Il Gin-Club e i fratelli Cornuché
Quando entrai da Chez Maxim’s trovai clienti che avevano il titolo di «abituali», clienti per lo più di per sé titolati, i membri del Gin-Club.
Erano per la maggior parte piuttosto anziani e qualcuno mostrava una certa bizzarria del carattere.
Mi domandavo, ad esempio, se il conte di Contades non prendesse la Maison come un ricovero notturno. Per quasi tutta la serata e quasi tutta la notte restava là, davanti al suo tavolo in compagnia della sua amante.
Si era arrivati al punto di dover trascurare la pulizia della sala dove lui si trovava. Non poteva sopportare la vista d’una scopa e quando vedeva un dipendente munito di tale attrezzo guardava la sua amante con aria scontenta:
– Vedi Coco, – diceva con voce strascicata, – stanno per fare ancora polvere, vogliono metterci alla porta.
Chiamava allora Cornuché:
– Eugène, Eugène, che cos’è, che cos’è questo cameriere che pretende di spazzare?

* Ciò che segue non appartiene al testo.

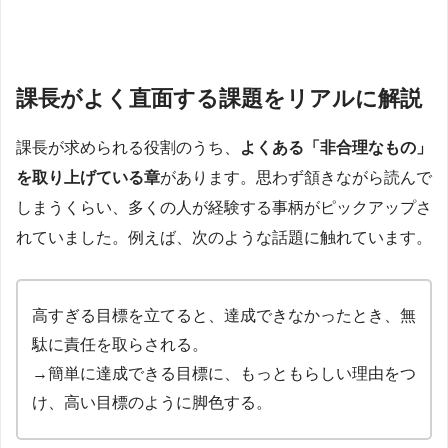
課長がよく直面する課題をリアルに解説
課長が求められる役割のうち、
よくある「非合理なもの」
を取り上げている章
があります。思わず頷きながら読んで
しまうくらい、多くの人が経験する事柄がピックアップさ
れていました。例えば、次のような話題に触れています。
高すぎる目標を立てると、達成できなかったとき、無
駄に責任を取らされる。
→簡単に達成できる目標に、もっともらしい理由をつ
け、高い目標のように脚色する。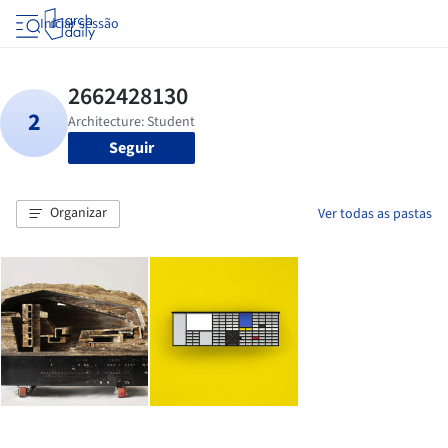
Iniciar sessão
Seguir
Organizar
Ver todas as pastas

Ogni sera era la stessa storia, così come ogni sera mangiava una coda e uno zampetto di maiale. La sua voce era dolce, parlava con molta lentezza e quando si udivano le sue recriminazioni pronunciate con quel tono così calmo, tutti i dipendenti si divertivano. La sua amante, madame L., ancora oggi avvenente, fu la sua compagna fino alla morte.
Il comandante Béjè, altro membro del Gin-Club, era un gran bell’uomo, alto, vigoroso, portava i baffi a punta. Grande estimatore di acquavite invecchiata, di cui abusava, non aveva successo con le donne cui dispiacevano i suoi modi. Non mancava mai di pizzicare le signore che passavano a portata della sua mano, il che gli attirava talvolta qualche schiaffo. Un giorno lo sorpresi mentre raccontava storie salaci alla custode dei gabinetti. Credo che fosse un modo di consolarsi degli insuccessi con il bel sesso.
Citerò ancora il conte di Sessel. Arrivava sempre più o meno nelle prime ore del mattino, e ordinava invariabilmente due uova e un quarto di Vittel. Talvolta al primo boccone si addormentava e gli capitava persino di lasciare che la sua barba s’inzuppasse nelle uova. Un giorno che il conte dormiva già profondamente, entrò all’improvviso Alexandre Duval, il simpatico ristoratore, impeccabile col suo tubino, il colletto duro dalle punte rivoltate, l’eterna cravatta alla Lavallière.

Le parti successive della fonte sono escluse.